» TASK TO COMPLETE:
The copy should hold exactly the lines below from the one that contains "Inicio (145, 135)" through the one that contains "[Share with Email] (38, 160)" and nothing else, so no pictures.

---- RECORDS SUPPLIED

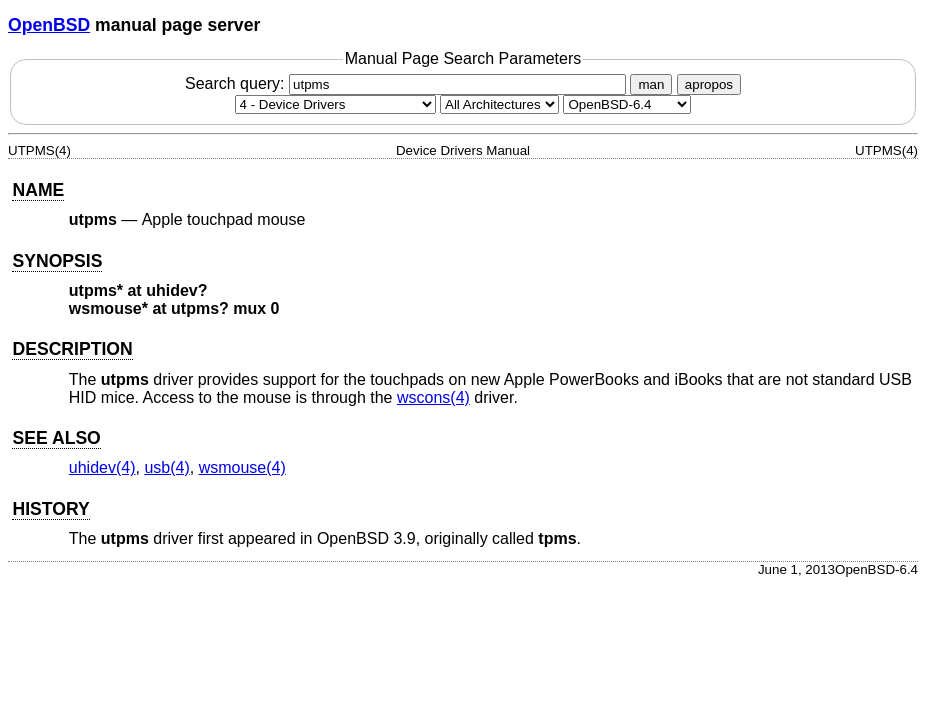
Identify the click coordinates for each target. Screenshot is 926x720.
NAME (38, 190)
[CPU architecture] (499, 104)
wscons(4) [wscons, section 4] (433, 397)
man (651, 84)
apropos (709, 84)
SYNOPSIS (57, 261)
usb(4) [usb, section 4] (166, 467)
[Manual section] (335, 104)
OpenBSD (49, 25)
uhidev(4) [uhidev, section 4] (102, 467)
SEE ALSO (56, 438)
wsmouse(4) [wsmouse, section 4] (242, 467)
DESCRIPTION (72, 349)
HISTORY (50, 509)
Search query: (408, 83)
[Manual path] (627, 104)
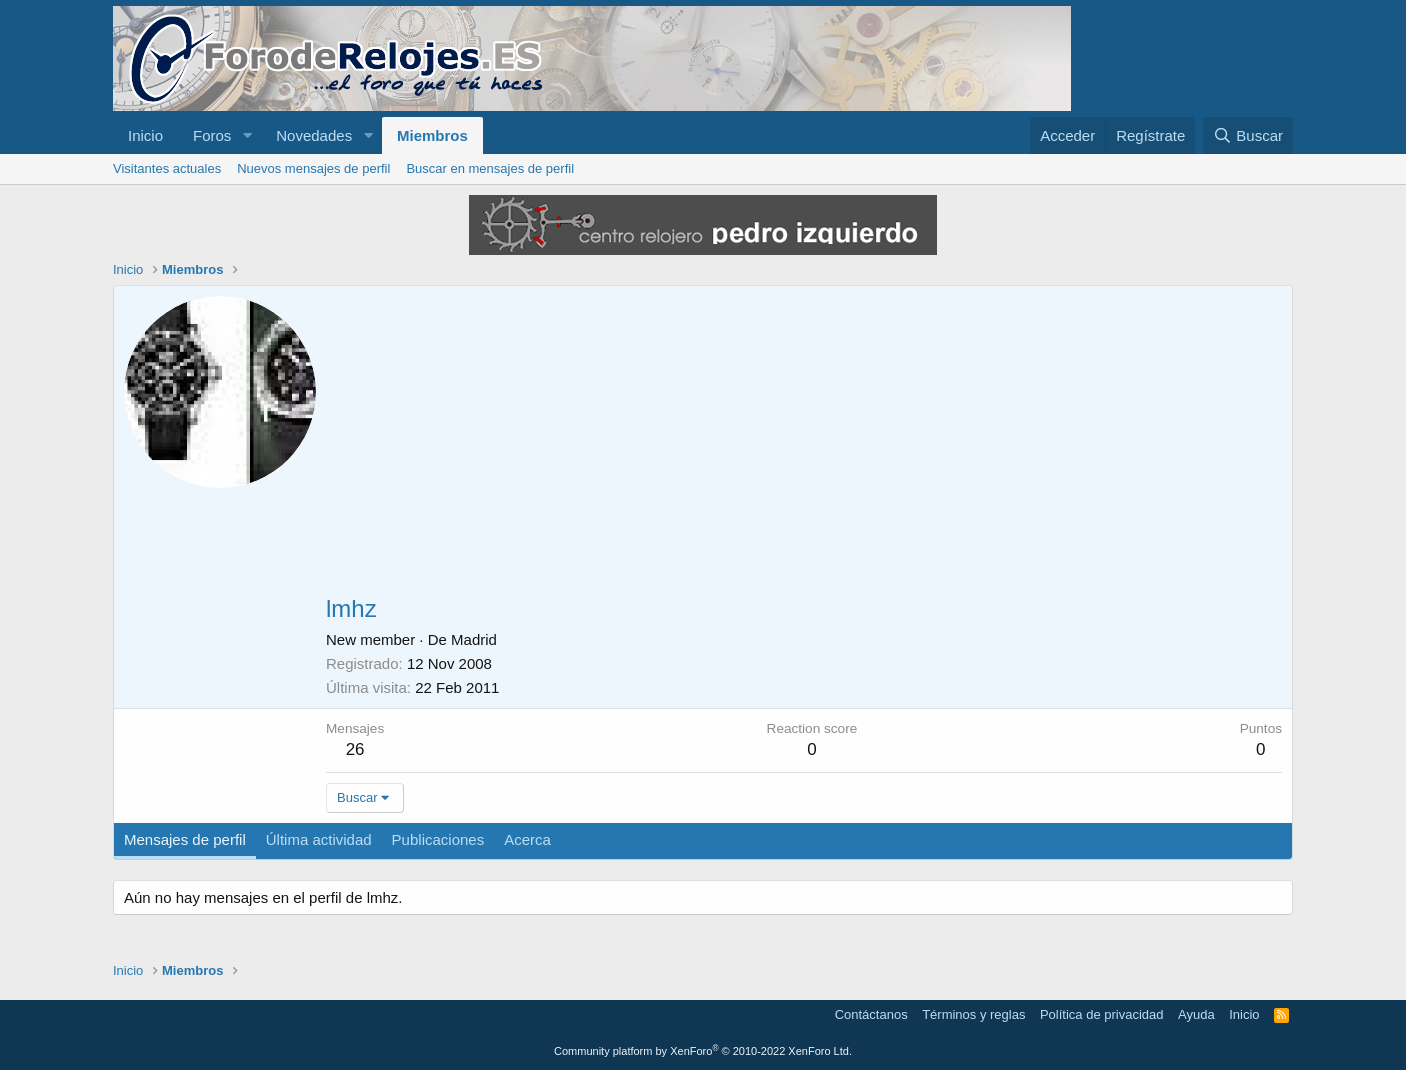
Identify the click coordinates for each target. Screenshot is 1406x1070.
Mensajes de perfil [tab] (185, 839)
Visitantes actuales (167, 168)
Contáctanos (871, 1014)
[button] (247, 135)
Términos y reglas (973, 1014)
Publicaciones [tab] (438, 839)
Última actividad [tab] (319, 839)
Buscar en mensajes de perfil (490, 168)
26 (355, 749)
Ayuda (1196, 1014)
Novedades (314, 135)
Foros (212, 135)
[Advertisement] (804, 446)
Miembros (432, 135)
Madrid (474, 639)
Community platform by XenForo (703, 1051)
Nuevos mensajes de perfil (313, 168)
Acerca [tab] (527, 839)
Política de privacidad (1102, 1014)
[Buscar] (1248, 135)
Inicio (145, 135)
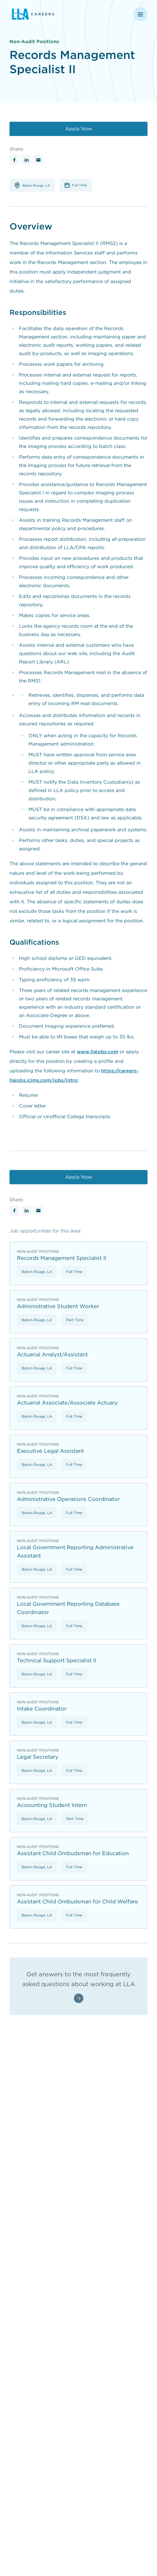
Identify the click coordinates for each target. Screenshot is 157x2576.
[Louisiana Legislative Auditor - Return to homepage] (54, 14)
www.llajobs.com (97, 1052)
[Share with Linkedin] (26, 160)
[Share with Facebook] (14, 160)
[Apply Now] (78, 129)
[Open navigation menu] (140, 14)
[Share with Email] (38, 160)
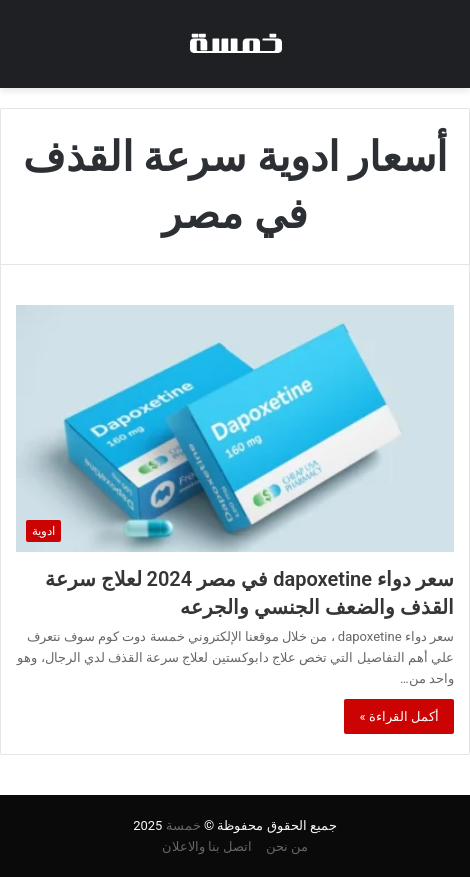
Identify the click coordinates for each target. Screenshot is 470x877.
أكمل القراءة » (399, 716)
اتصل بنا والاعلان (207, 846)
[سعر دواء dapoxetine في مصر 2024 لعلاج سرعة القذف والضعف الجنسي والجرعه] (235, 428)
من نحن (287, 846)
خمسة (183, 825)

--------

» RESULT BELOW:
Inicio (145, 135)
Identify the click coordinates for each target. Screenshot is 157x2576.
[Louisiana Legislative Auditor - Return to homepage] (54, 14)
www.llajobs.com (97, 1052)
[Share with Linkedin] (26, 160)
[Share with Facebook] (14, 160)
[Apply Now] (78, 129)
[Open navigation menu] (140, 14)
[Share with Email] (38, 160)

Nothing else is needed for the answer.